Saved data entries
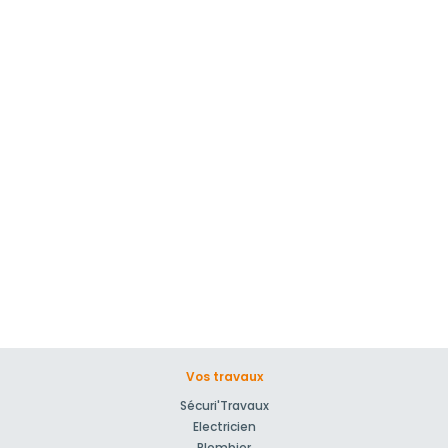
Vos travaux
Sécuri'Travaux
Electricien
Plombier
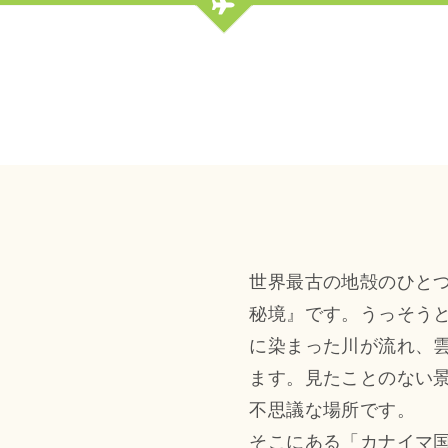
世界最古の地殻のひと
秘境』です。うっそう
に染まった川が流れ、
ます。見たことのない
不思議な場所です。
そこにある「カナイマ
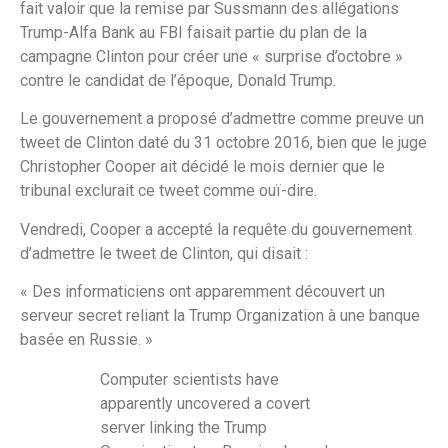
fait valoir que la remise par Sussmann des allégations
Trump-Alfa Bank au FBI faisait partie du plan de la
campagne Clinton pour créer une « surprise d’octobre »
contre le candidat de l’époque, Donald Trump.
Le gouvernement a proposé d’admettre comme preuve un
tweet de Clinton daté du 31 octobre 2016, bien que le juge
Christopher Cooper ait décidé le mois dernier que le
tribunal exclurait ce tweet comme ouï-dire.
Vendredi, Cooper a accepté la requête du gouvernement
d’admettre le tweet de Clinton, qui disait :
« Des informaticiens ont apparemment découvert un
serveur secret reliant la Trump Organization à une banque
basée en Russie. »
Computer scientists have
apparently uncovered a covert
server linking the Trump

...

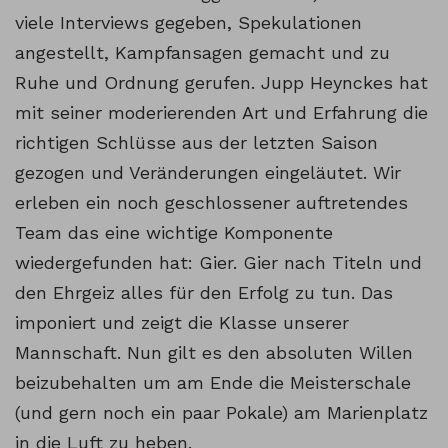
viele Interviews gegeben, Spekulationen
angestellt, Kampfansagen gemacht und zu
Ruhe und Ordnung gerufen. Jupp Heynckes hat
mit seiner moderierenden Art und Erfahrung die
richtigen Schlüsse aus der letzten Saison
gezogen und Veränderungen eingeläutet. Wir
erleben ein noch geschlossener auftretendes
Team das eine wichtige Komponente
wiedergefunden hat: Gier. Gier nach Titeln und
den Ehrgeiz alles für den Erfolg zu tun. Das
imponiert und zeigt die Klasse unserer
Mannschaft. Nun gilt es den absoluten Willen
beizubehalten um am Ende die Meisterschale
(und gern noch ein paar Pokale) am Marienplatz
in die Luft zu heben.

--

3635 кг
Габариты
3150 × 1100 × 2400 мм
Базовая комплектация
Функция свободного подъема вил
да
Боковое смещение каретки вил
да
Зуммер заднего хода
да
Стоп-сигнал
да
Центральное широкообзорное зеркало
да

| What this task involves |
In the records above, find the line with "Vos travaux". Print exactly from there through the line with "server linking the Trump", minus the pictures.

| Exercise solution |
Vos travaux
Sécuri'Travaux
Electricien
Plombier
世界最古の地殻のひと
秘境』です。うっそう
に染まった川が流れ、
ます。見たことのない
不思議な場所です。
そこにある「カナイマ
fait valoir que la remise par Sussmann des allégations
Trump-Alfa Bank au FBI faisait partie du plan de la
campagne Clinton pour créer une « surprise d’octobre »
contre le candidat de l’époque, Donald Trump.
Le gouvernement a proposé d’admettre comme preuve un
tweet de Clinton daté du 31 octobre 2016, bien que le juge
Christopher Cooper ait décidé le mois dernier que le
tribunal exclurait ce tweet comme ouï-dire.
Vendredi, Cooper a accepté la requête du gouvernement
d’admettre le tweet de Clinton, qui disait :
« Des informaticiens ont apparemment découvert un
serveur secret reliant la Trump Organization à une banque
basée en Russie. »
Computer scientists have
apparently uncovered a covert
server linking the Trump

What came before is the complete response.